[SUPPLIED RECORDS — start]

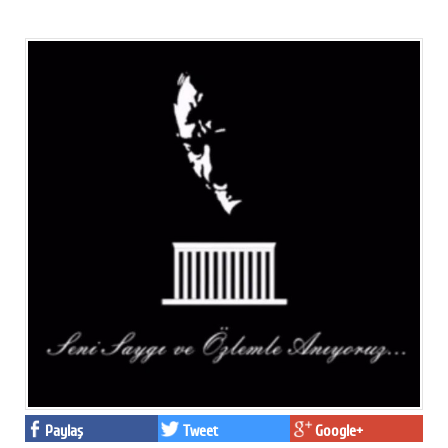
Paylaş
Tweet
Google+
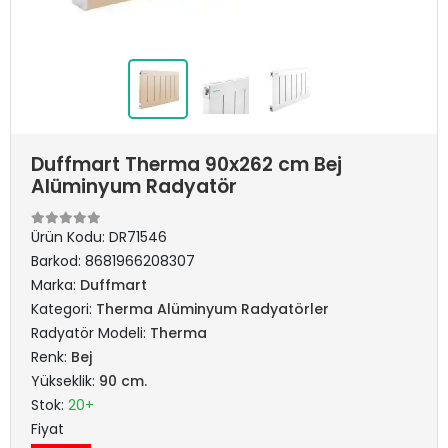
Duffmart Therma 90x262 cm Bej
Alüminyum Radyatör
Ürün Kodu:
DR71546
Barkod:
8681966208307
Marka:
Duffmart
Kategori:
Therma Alüminyum Radyatörler
Radyatör Modeli:
Therma
Renk:
Bej
Yükseklik:
90 cm.
Stok:
20+
Fiyat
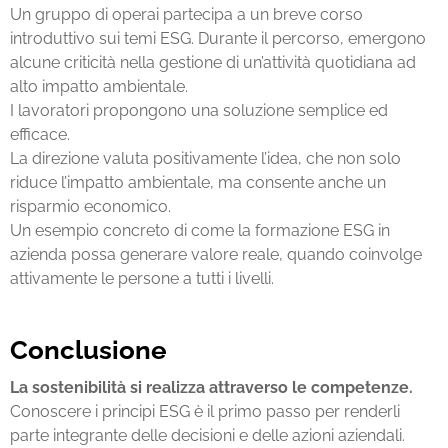
Un gruppo di operai partecipa a un breve corso
introduttivo sui temi ESG. Durante il percorso, emergono
alcune criticità nella gestione di un’attività quotidiana ad
alto impatto ambientale.
I lavoratori propongono una soluzione semplice ed
efficace.
La direzione valuta positivamente l’idea, che non solo
riduce l’impatto ambientale, ma consente anche un
risparmio economico.
Un esempio concreto di come la
formazione ESG in
azienda
possa generare valore reale, quando coinvolge
attivamente le persone a tutti i livelli.
Conclusione
La sostenibilità si realizza attraverso le competenze.
Conoscere i principi ESG è il primo passo per renderli
parte integrante delle decisioni e delle azioni aziendali.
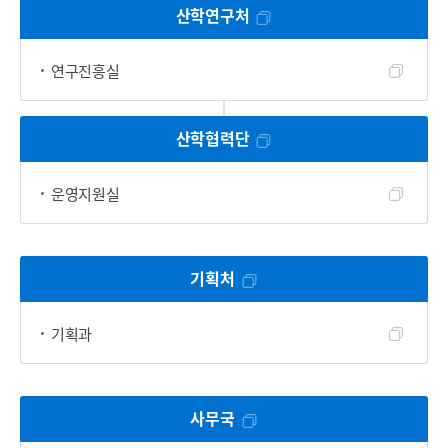
산학연구처
연구진흥실
산학협력단
운영지원실
기획처
기획과
사무국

[SUPPLIED RECORDS — finish]

→ **TASK TO COMPLETE**: This exercise asks for an exact copy of the lines from the first one in the data through the line that contains "introduttivo sui temi", pictures excluded.

→ **RESPONSE BOX**:
Paylaş
Tweet
Google+
Duffmart Therma 90x262 cm Bej
Alüminyum Radyatör
Ürün Kodu:
DR71546
Barkod:
8681966208307
Marka:
Duffmart
Kategori:
Therma Alüminyum Radyatörler
Radyatör Modeli:
Therma
Renk:
Bej
Yükseklik:
90 cm.
Stok:
20+
Fiyat
Un gruppo di operai partecipa a un breve corso
introduttivo sui temi ESG. Durante il percorso, emergono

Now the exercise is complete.